Wer war Friedrich Steub? Ein fragender Blick antwortet mir, ein Kopfschütteln, ein Achselzucken.

Ich sprach von ihm mit einem berühmten Maler. »Ach ja … Steub, der Schriftsteller … ›Herbsttage in Tirol …‹«

»Nein, der feinste Zeichner der ›Fliegenden Blätter‹.«

Der Berühmte lächelte. Er war doch mit vielen befreundet gewesen, die das Münchner Witzblatt zu seinen Besten zählt, mit Busch, Oberländer und andern.

Aber Steub?

Ich erinnerte ihn an die prachtvoll gezeichneten Raufereien, an die Bauern, Jäger, Holzknechte, Flößer, an die Ritter und vor allem an die wundervollen arabischen Typen.
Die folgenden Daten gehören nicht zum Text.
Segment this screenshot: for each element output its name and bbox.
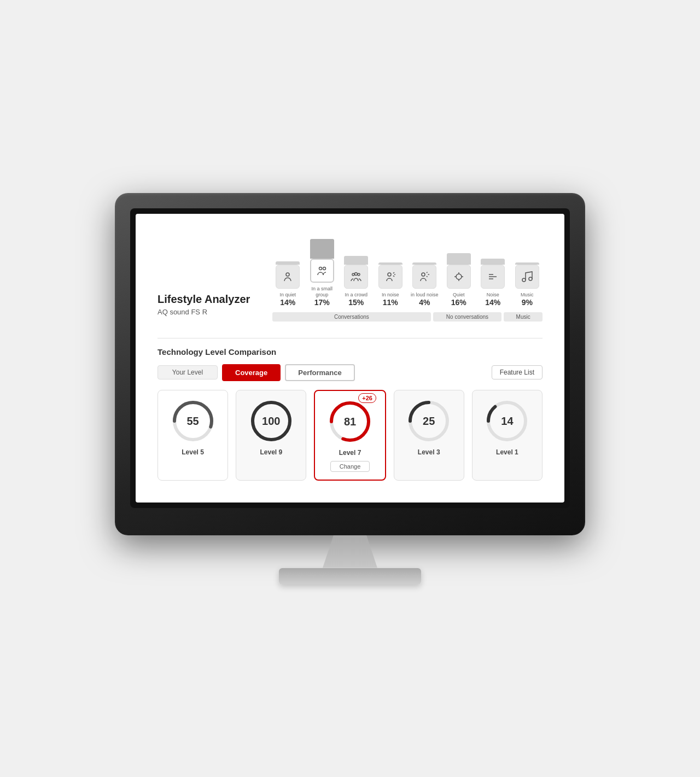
bar-icon-quiet [447,265,471,289]
monitor-base [279,568,421,585]
circle-value-level-7: 81 [344,415,356,428]
bar-pct-in-crowd: 15% [348,298,364,307]
bar-pct-in-noise: 11% [383,298,398,307]
monitor-wrapper: Lifestyle Analyzer AQ sound FS R In quie… [115,193,585,585]
level-name-level-3: Level 3 [418,448,440,456]
bar-label-in-crowd: In a crowd [345,292,368,298]
bar-item-in-small-group: In a small group17% [307,218,338,307]
circle-level-7: +26 81 [328,400,372,443]
circle-level-3: 25 [407,399,451,443]
circle-your-level: 55 [171,399,215,443]
bar-item-in-loud-noise: in loud noise4% [409,224,440,307]
bar-label-noise: Noise [487,292,499,298]
bar-icon-noise [481,265,505,289]
circle-value-level-9: 100 [262,414,280,427]
lifestyle-title: Lifestyle Analyzer [158,293,256,306]
bar-label-in-noise: In noise [382,292,399,298]
bar-item-music: Music9% [512,224,543,307]
bar-icon-in-loud-noise [412,265,436,289]
category-music: Music [504,312,542,322]
your-level-tab-label: Your Level [158,365,218,379]
bar-item-in-noise: In noise11% [375,224,406,307]
monitor-bezel: Lifestyle Analyzer AQ sound FS R In quie… [130,208,570,508]
level-card-level-9: 100 Level 9 [236,390,306,481]
bar-pct-music: 9% [522,298,533,307]
bars-row: In quiet14%In a small group17%In a crowd… [272,230,542,307]
level-card-your-level: 55 Level 5 [158,390,228,481]
level-name-level-7: Level 7 [339,449,361,457]
tech-section: Technology Level Comparison Your Level C… [158,347,542,486]
svg-point-3 [352,273,354,276]
section-divider [158,338,542,338]
change-button-level-7[interactable]: Change [330,461,370,472]
bar-item-quiet: Quiet16% [444,224,475,307]
circle-value-level-1: 14 [501,414,513,427]
bar-chart-container: In quiet14%In a small group17%In a crowd… [272,230,542,322]
circle-level-9: 100 [249,399,293,443]
svg-point-2 [323,267,325,270]
coverage-tab[interactable]: Coverage [222,364,281,381]
circle-value-your-level: 55 [186,414,199,427]
bar-label-in-quiet: In quiet [279,292,296,298]
svg-point-1 [319,267,322,270]
bar-pct-in-loud-noise: 4% [419,298,430,307]
bar-label-in-loud-noise: in loud noise [411,292,439,298]
category-strip: Conversations No conversations Music [272,312,542,322]
svg-point-0 [286,273,289,276]
bar-item-in-quiet: In quiet14% [272,224,304,307]
lifestyle-section: Lifestyle Analyzer AQ sound FS R In quie… [158,230,542,327]
bar-label-music: Music [521,292,534,298]
screen-content: Lifestyle Analyzer AQ sound FS R In quie… [136,214,564,503]
svg-point-6 [388,273,391,276]
bar-label-quiet: Quiet [453,292,465,298]
tech-tabs-row: Your Level Coverage Performance Feature … [158,364,542,381]
monitor-screen: Lifestyle Analyzer AQ sound FS R In quie… [136,214,564,503]
bar-pct-in-quiet: 14% [280,298,295,307]
bar-pct-noise: 14% [485,298,500,307]
bar-icon-in-quiet [276,265,300,289]
category-conversations: Conversations [272,312,431,322]
lifestyle-title-block: Lifestyle Analyzer AQ sound FS R [158,293,256,322]
svg-point-9 [522,278,526,282]
bar-pct-quiet: 16% [451,298,466,307]
level-card-level-7: +26 81 Level 7Change [314,390,386,481]
monitor-body: Lifestyle Analyzer AQ sound FS R In quie… [115,193,585,535]
bar-item-in-crowd: In a crowd15% [341,224,372,307]
tech-title: Technology Level Comparison [158,347,542,357]
bar-item-noise: Noise14% [477,224,509,307]
monitor-neck [323,535,377,568]
svg-point-8 [456,274,462,279]
svg-point-5 [358,273,360,276]
level-name-level-9: Level 9 [260,448,282,456]
performance-tab[interactable]: Performance [285,364,354,381]
bar-label-in-small-group: In a small group [307,286,338,298]
circle-level-1: 14 [485,399,529,443]
level-name-level-1: Level 1 [496,448,518,456]
level-cards-row: 55 Level 5 100 Level 9+26 81 Level 7Chan… [158,390,542,481]
bar-icon-in-small-group [310,259,334,283]
bar-icon-music [515,265,539,289]
svg-point-7 [422,273,425,276]
level-card-level-3: 25 Level 3 [394,390,464,481]
bar-icon-in-crowd [344,265,368,289]
svg-point-10 [529,277,532,281]
lifestyle-subtitle: AQ sound FS R [158,308,256,316]
svg-point-4 [355,272,358,275]
bar-pct-in-small-group: 17% [314,298,330,307]
level-card-level-1: 14 Level 1 [472,390,542,481]
level-name-your-level: Level 5 [182,448,204,456]
feature-list-button[interactable]: Feature List [492,365,542,379]
bar-icon-in-noise [378,265,402,289]
category-no-conversations: No conversations [433,312,502,322]
circle-value-level-3: 25 [423,414,435,427]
Bei denen kam ihm eine Erinnerung.

»Ach ja, natürlich! Die waren allerdings fein, aber ich habe den Namen nie gelesen.«

Das war es.

Steub, der seine besten Sachen auf Holzstöcke gezeichnet hatte, war so bescheiden gewesen, selten seinen Namen beizufügen, und in unserer Zeit, wo man sich daran gewöhnt hat, sich nur das zu merken, was einem immer wieder fettgedruckt und laut hinausgeschrien ins Gedächtnis eingeprägt wird, übersah man den Mann, der nur seine Werke für sich sprechen lassen wollte.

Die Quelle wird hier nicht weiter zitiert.